まあ一番デレデレしちまってるのがフランツィンなんだけどね。質素で堅実だったフランツィンがあの女に色々貢いでいるっていうじゃないか。仕事でどこか出張に行くときは必ずプレゼントを買ってくるそうだよ。何やってんだよ。釣った魚に餌やってどうすんだよ。つか、私ならあんな女よりコスパ高いよ。プレゼントなんて要らない。私はフランツィン側にがいてくれさえすればそれでいいんだよ。
天が私に味方してくれたと思ったのは、フランツィン夫婦のところにあのペピンおじさんことヨゼフが転がり込んできた時。ヨゼフといったら故郷でも有名なちょっと頭の足りないフランツィンの兄さん。あんな奴が新婚夫婦の家に同居したら、新妻は気持ち悪くて我慢ならずに尻尾を巻いて出ていくはず。そう思うと就業後のビールの旨いこと! まあ、私がフランツィンの奥さんになったら、ヨゼフには闇に消えてもらうけどね。
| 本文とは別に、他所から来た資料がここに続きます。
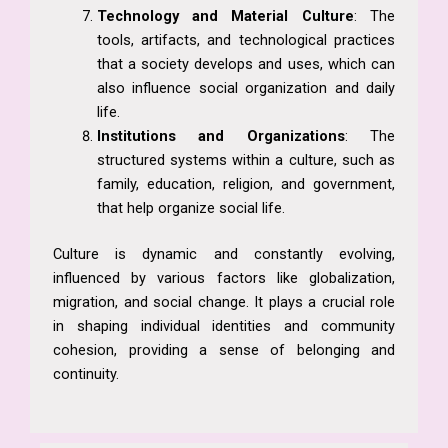
Technology and Material Culture
: The
tools, artifacts, and technological practices
that a society develops and uses, which can
also influence social organization and daily
life.
Institutions and Organizations
: The
structured systems within a culture, such as
family, education, religion, and government,
that help organize social life.
Culture is dynamic and constantly evolving,
influenced by various factors like globalization,
migration, and social change. It plays a crucial role
in shaping individual identities and community
cohesion, providing a sense of belonging and
continuity.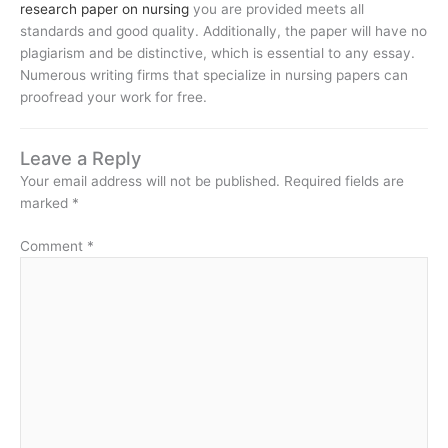
research paper on nursing
you are provided meets all
standards and good quality. Additionally, the paper will have no
plagiarism and be distinctive, which is essential to any essay.
Numerous writing firms that specialize in nursing papers can
proofread your work for free.
Leave a Reply
Your email address will not be published.
Required fields are
marked
*
Comment
*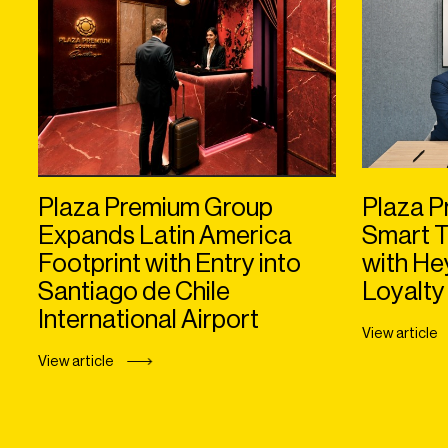
Plaza Premium Group
Plaza P
Expands Latin America
Smart T
Footprint with Entry into
with H
Santiago de Chile
Loyalty
International Airport
View article
View article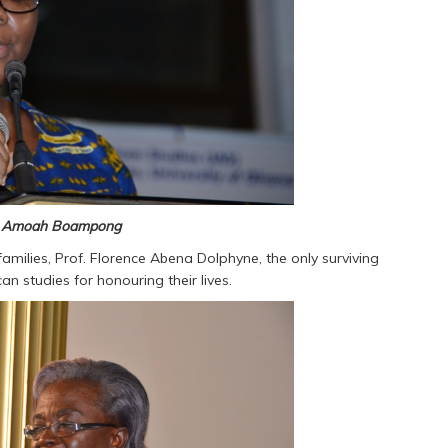
ne Amoah Boampong
families, Prof. Florence Abena Dolphyne, the only surviving
can studies for honouring their lives.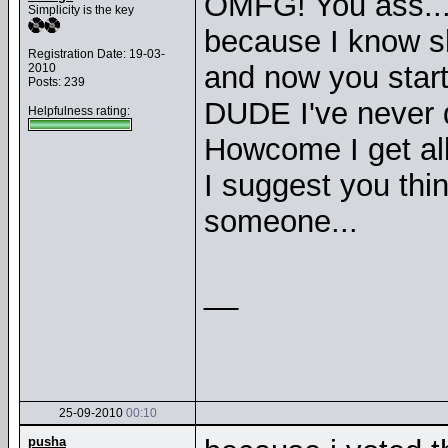
OMFG! You ass... 
Simplicity is the key
because I know s
Registration Date: 19-03-
and now you start 
2010
Posts: 239
DUDE I've never d
Helpfulness rating:
Howcome I get all
I suggest you thin
someone...
__
25-09-2010
00:10
pusha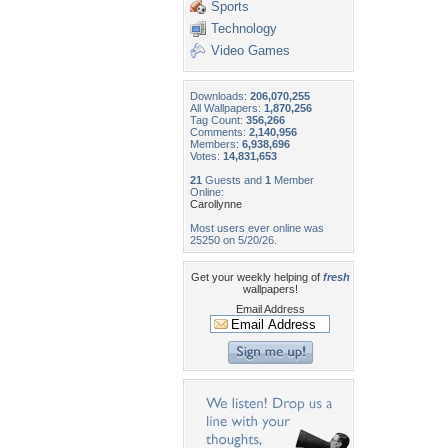
Sports
Technology
Video Games
Downloads:
206,070,255
All Wallpapers:
1,870,256
Tag Count:
356,266
Comments:
2,140,956
Members:
6,938,696
Votes:
14,831,653
21
Guests and
1
Member
Online:
Carollynne
Most users ever online was
25250 on 5/20/26.
Get your weekly helping of
fresh
wallpapers!
Email Address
ところがなんてこった! あの「私が主役、みんな見て見て」女ときたら……。いや、あの女がバカだってことは知ってたよ。そしてヨゼフもバカ。バカとバカで気が合っちまった。なんと仲良く同居しているじゃないか。この間なんか煙突にふたりで登って大騒ぎだよ。だいたい仮に私がふらっと煙突に登ったら、その後刑務所が精神病院にぶち込まれるだろうよ(もしくは、まったく気づかれないか……)。しかし、なんだい。男どもは「眼福、眼福」と言わんばかりで、消防団長のデ・ジョルジ氏の鼻の下なんざ、普段の二倍くらいに伸びてたよ。それで、あの女も何のお咎めもなしさ。面白くないったらありゃしない。
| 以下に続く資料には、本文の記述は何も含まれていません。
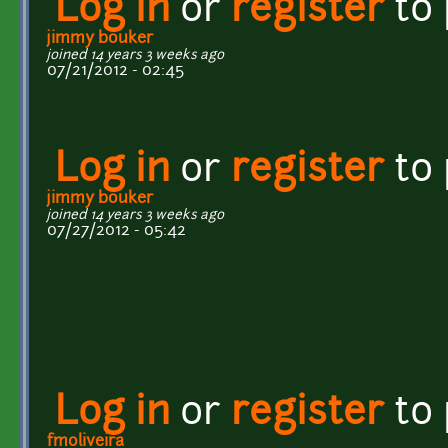
Log in
or
register
to
jimmy bouker
joined 14 years 3 weeks ago
07/21/2012 - 02:45
Log in
or
register
to
jimmy bouker
joined 14 years 3 weeks ago
07/27/2012 - 05:42
Log in
or
register
to
fmoliveira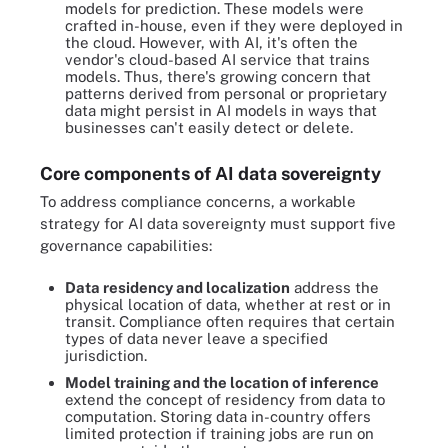
models for prediction. These models were
crafted in-house, even if they were deployed in
the cloud. However, with AI, it's often the
vendor's cloud-based AI service that trains
models. Thus, there's growing concern that
patterns derived from personal or proprietary
data might persist in AI models in ways that
businesses can't easily detect or delete.
Core components of AI data sovereignty
To address compliance concerns, a workable
strategy for AI data sovereignty must support five
governance capabilities:
Data residency and localization
address the
physical location of data, whether at rest or in
transit. Compliance often requires that certain
types of data never leave a specified
jurisdiction.
Model training and the location of inference
extend the concept of residency from data to
computation. Storing data in-country offers
limited protection if training jobs are run on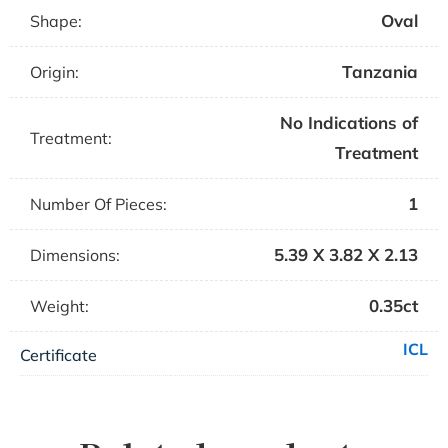
Oval
Shape:
Tanzania
Origin:
No Indications of
Treatment:
Treatment
1
Number Of Pieces:
5.39 X 3.82 X 2.13
Dimensions:
0.35ct
Weight:
ICL
Certificate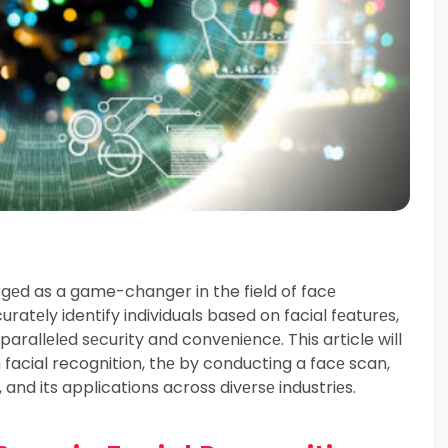
gеd as a game-changer in the field of facе
uratеly identify individuals based on facial fеaturеs,
rallеlеd sеcurity and convеniеncе. This article will
n facial recognition, thе by conducting a facе scan,
 and its applications across divеrsе industriеs.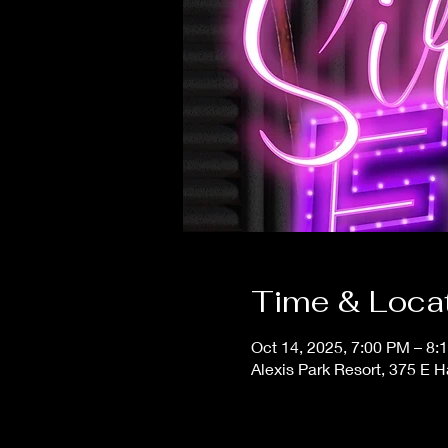
Time & Loca
Oct 14, 2025, 7:00 PM – 8:
Alexis Park Resort, 375 E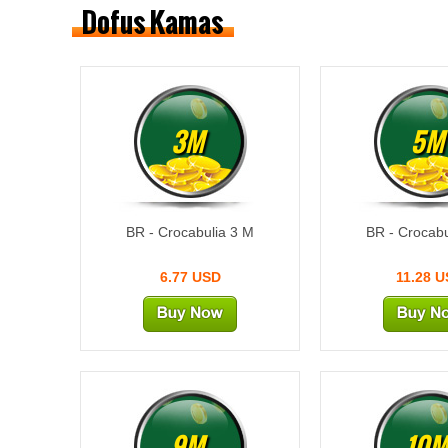
Dofus Kamas
3M
5M
BR - Crocabulia 3 M
BR - Crocabu
6.77 USD
11.28 
9M
10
でも、ホテル・ナ・クニージェツイーで初めてラジオってものを聞いて、あの女は狂っちまったんだ。短いのが流行と言わんばかりにスカートの丈を短くし、飼い犬の尻尾を短くし、椅子の脚を短くし、とうとう自分のあの豊かな髪にまで鋏を入れちまった。あの女は本物のバカだね。で、あの女を愛しているフランツィンも相当イカれてるってことに今更ながら気がついたよ。二人で「新しい生活をはじめよう」とはしゃいでるけどさ、あんたたちが望んでいる生活はあんたたちの息子の頭が禿げる頃にならないと、この国にはやって来ないんだよ。そんなこともわからないんだから、まったく無邪気なもんだよ。悲しいくらいに。